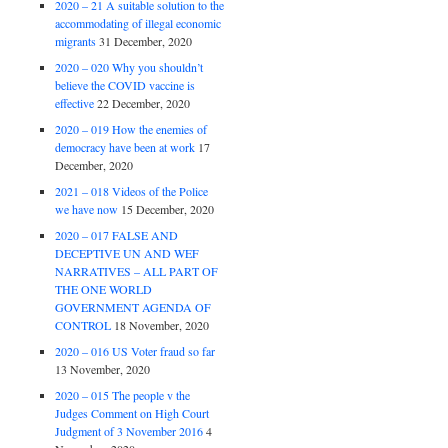
2020 – 21 A suitable solution to the
accommodating of illegal economic
migrants
31 December, 2020
2020 – 020 Why you shouldn’t
believe the COVID vaccine is
effective
22 December, 2020
2020 – 019 How the enemies of
democracy have been at work
17
December, 2020
2021 – 018 Videos of the Police
we have now
15 December, 2020
2020 – 017 FALSE AND
DECEPTIVE UN AND WEF
NARRATIVES – ALL PART OF
THE ONE WORLD
GOVERNMENT AGENDA OF
CONTROL
18 November, 2020
2020 – 016 US Voter fraud so far
13 November, 2020
2020 – 015 The people v the
Judges Comment on High Court
Judgment of 3 November 2016
4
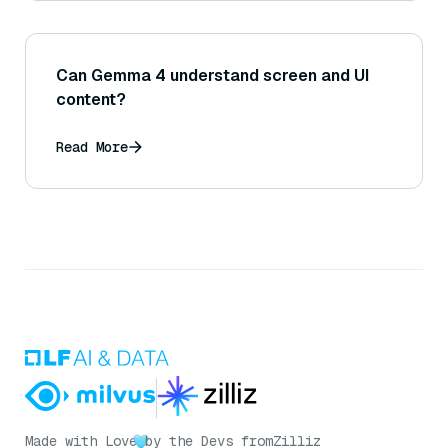
Can Gemma 4 understand screen and UI
content?
Read More
Made with Love
by the Devs from
Zilliz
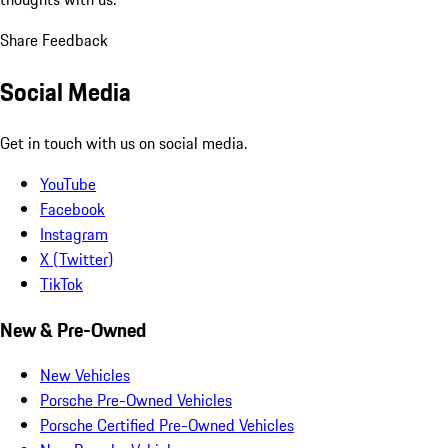
Share Feedback
Social Media
Get in touch with us on social media.
YouTube
Facebook
Instagram
X (Twitter)
TikTok
New & Pre-Owned
New Vehicles
Porsche Pre-Owned Vehicles
Porsche Certified Pre-Owned Vehicles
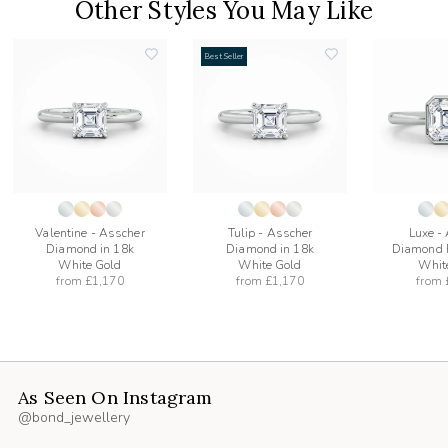
Other Styles You May Like
Best Seller
add
add
to
to
list
wishlist
wishlist
Valentine - Asscher
Tulip - Asscher
Luxe -
Diamond in 18k
Diamond in 18k
Diamond R
White Gold
White Gold
Whit
from
£1,170
from
£1,170
from
As Seen On Instagram
@bond_jewellery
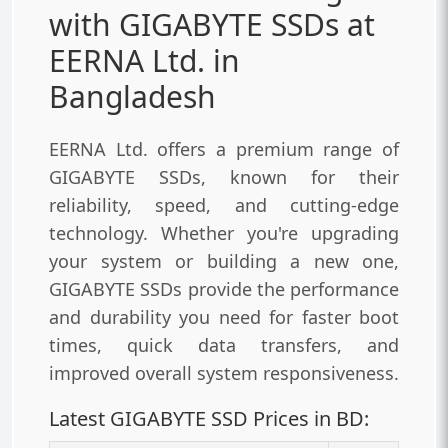
with GIGABYTE SSDs at
EERNA Ltd. in
Bangladesh
EERNA Ltd. offers a premium range of
GIGABYTE SSDs, known for their
reliability, speed, and cutting-edge
technology. Whether you're upgrading
your system or building a new one,
GIGABYTE SSDs provide the performance
and durability you need for faster boot
times, quick data transfers, and
improved overall system responsiveness.
Latest GIGABYTE SSD Prices in BD:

........

--- Exercise requirements ---
Counting only lines above that contain the string "system", report how many there are and write nothing further.

--- Result ---
2